25/04/2021 - POSTADO POR EM Filmes

Indicado ao Oscar de Melhor Filme, Judas e o Messias Negro conversa historicamente com outro concorrente na mesma categoria da premiação. Os Sete de Chicago traz Yahya Abdul-Mateen II no papel de Bobby Seale, co-fundador do Partido dos Panteras Negras, enquanto o filme de Shaka King traz Daniel Kaluuya no papel de Fred Hampton, presidente da filial de Illinois do Partido. Ambos os filmes retratam acontecimentos reais do final dos anos 1960. Com 6 indicações ao Oscar 2021, Judas e o Messias Negro é um dos grandes filmes do ano. Confira o veredito a seguir.

A luta por direitos

William O’Neal (Lakeith Stanfield) é um golpista que se passa por agente do FBI para “confiscar” bens que na verdade ele está assaltando. Numa ocasião em que seu método dá errado, ele é interceptado pelo FBI de verdade e é recrutado para se infiltrar no Partido dos Panteras Negras em Illinois, presidido na época por Fred Hampton, com o objetivo de extrair informações e ajudar na derrubada da organização.
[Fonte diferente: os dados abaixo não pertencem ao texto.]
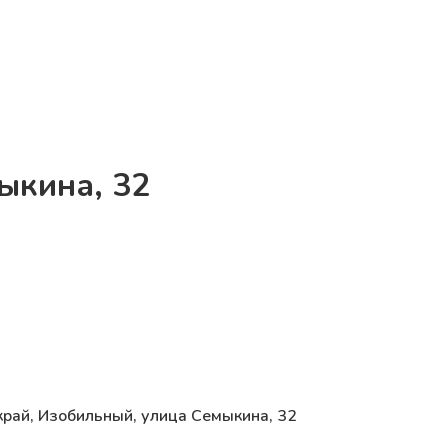
ыкина, 32
край, Изобильный, улица Семыкина, 32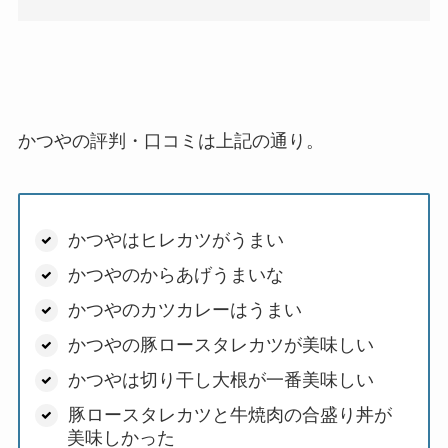
かつやの評判・口コミは上記の通り。
かつやはヒレカツがうまい
かつやのからあげうまいな
かつやのカツカレーはうまい
かつやの豚ロースタレカツが美味しい
かつやは切り干し大根が一番美味しい
豚ロースタレカツと牛焼肉の合盛り丼が
美味しかった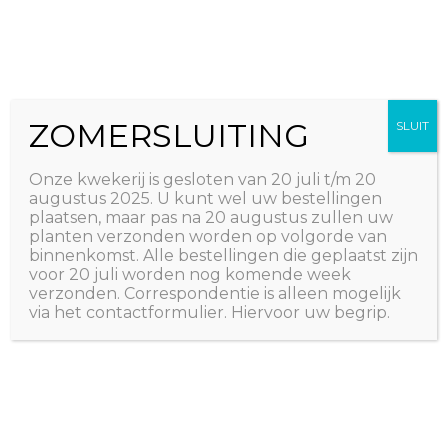
Ga
The Natural World
naar
Useful plants
de
inhoud
ZOMERSLUITING
SLUIT
Onze kwekerij is gesloten van 20 juli t/m 20
augustus 2025. U kunt wel uw bestellingen
plaatsen, maar pas na 20 augustus zullen uw
planten verzonden worden op volgorde van
binnenkomst. Alle bestellingen die geplaatst zijn
voor 20 juli worden nog komende week
verzonden. Correspondentie is alleen mogelijk
via het contactformulier. Hiervoor uw begrip.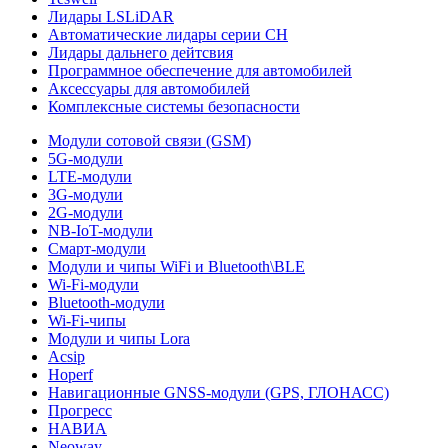
Лидары LSLiDAR
Автоматические лидары серии CH
Лидары дальнего дейтсвия
Программное обеспечение для автомобилей
Аксессуары для автомобилей
Комплексные системы безопасности
Модули сотовой связи (GSM)
5G-модули
LTE-модули
3G-модули
2G-модули
NB-IoT-модули
Смарт-модули
Модули и чипы WiFi и Bluetooth\BLE
Wi-Fi-модули
Bluetooth-модули
Wi-Fi-чипы
Модули и чипы Lora
Acsip
Hoperf
Навигационные GNSS-модули (GPS, ГЛОНАСС)
Прогресс
НАВИА
Neoway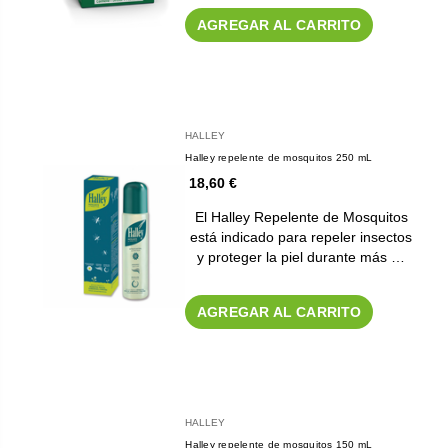
AGREGAR AL CARRITO
HALLEY
Halley repelente de mosquitos 250 mL
18,60 €
El Halley Repelente de Mosquitos
está indicado para repeler insectos
y proteger la piel durante más …
AGREGAR AL CARRITO
HALLEY
Halley repelente de mosquitos 150 mL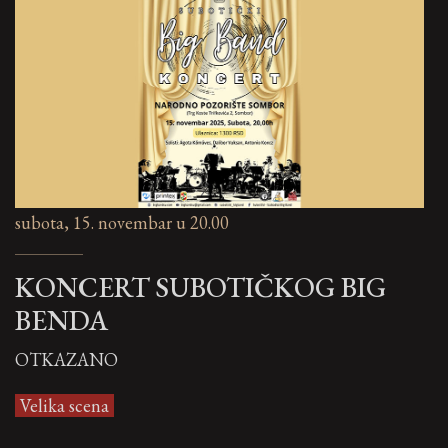
subota, 15. novembar u 20.00
KONCERT SUBOTIČKOG BIG
BENDA
OTKAZANO
Velika scena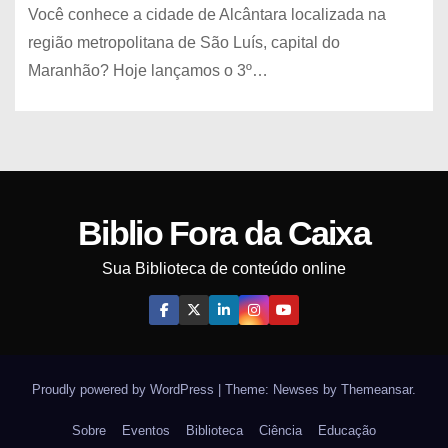
Você conhece a cidade de Alcântara localizada na
região metropolitana de São Luís, capital do
Maranhão? Hoje lançamos o 3º…
Biblio Fora da Caixa
Sua Biblioteca de conteúdo online
Proudly powered by WordPress
|
Theme: Newses by
Themeansar
.
Sobre
Eventos
Biblioteca
Ciência
Educação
Retratando a história real de como Hampton foi traído por O’Neal, informante do FBI, Judas e o Messias Negro começa acertando já em seu título, uma vez que diversos paralelos podem ser traçados entre a trajetória do caso com a do relato bíblico da traição de Cristo por Judas.

Imagem: Divulgação

Panteras Negras

Para compreender o contexto histórico do filme, é importante conhecer sobre a organização dos Panteras Negras, que em sua origem surgiu com o intuito de combater a brutalidade policial na Califórnia através de patrulhas civis armadas, até ampliar sua atuação para um braço de assistência social, oferecendo suporte a população negra (que era recriminada e marginalizada pela política) nos EUA. Eventualmente, o partido se tornou uma organização internacional muito bem estruturada, o que assustou o governo estadunidense.
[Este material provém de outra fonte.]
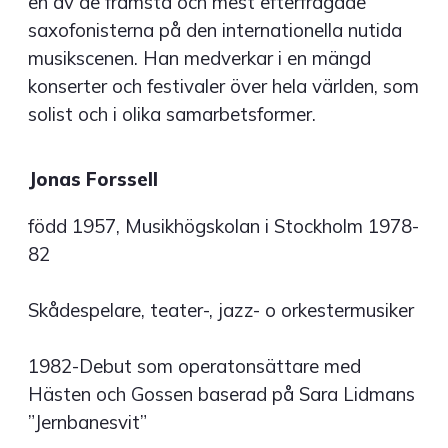
en av de främsta och mest efterfrågade
saxofonisterna på den internationella nutida
musikscenen. Han medverkar i en mängd
konserter och festivaler över hela världen, som
solist och i olika samarbetsformer.
Jonas Forssell
född 1957, Musikhögskolan i Stockholm 1978-
82
Skådespelare, teater-, jazz- o orkestermusiker
1982-Debut som operatonsättare med
Hästen och Gossen baserad på Sara Lidmans
”Jernbanesvit”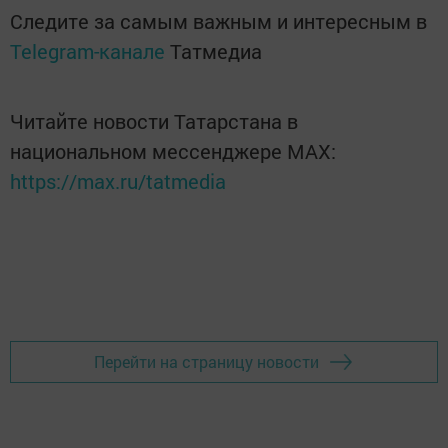
Следите за самым важным и интересным в
Telegram-канале
Татмедиа
Читайте новости Татарстана в
национальном мессенджере MАХ:
https://max.ru/tatmedia
Перейти на страницу новости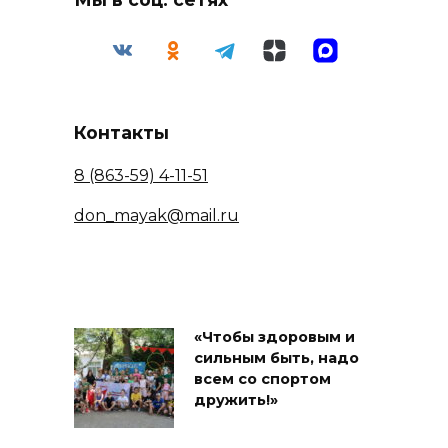
Контакты
8 (863-59) 4-11-51
don_mayak@mail.ru
«Чтобы здоровым и
сильным быть, надо
всем со спортом
дружить!»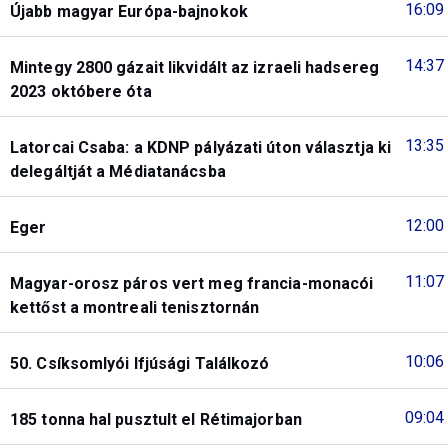
16:09
Újabb magyar Európa-bajnokok
14:37
Mintegy 2800 gázait likvidált az izraeli hadsereg
2023 októbere óta
13:35
Latorcai Csaba: a KDNP pályázati úton választja ki
delegáltját a Médiatanácsba
12:00
Eger
11:07
Magyar-orosz páros vert meg francia-monacói
kettőst a montreali tenisztornán
10:06
50. Csíksomlyói Ifjúsági Találkozó
09:04
185 tonna hal pusztult el Rétimajorban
Com um um discurso anti-racista e revolucionário, e envolvendo-se em conflitos armados que mataram tanto policiais quanto militantes do partido, os Panteras Negras passaram a ser associados pela mídia à violência, mas durante sua atuação promoveram assistência jurídica, educacional, e de saúde, abrindo clínicas gratuitas nas comunidades e oferecendo cafés da manhã para crianças em situação de pobreza. Minado com ataques incessantes e clandestinos pelo FBI, somados à dissolução da diretoria em meio a escândalos de agressão e corrupção, o partido perdeu força e chegou ao fim no início da década de 1980.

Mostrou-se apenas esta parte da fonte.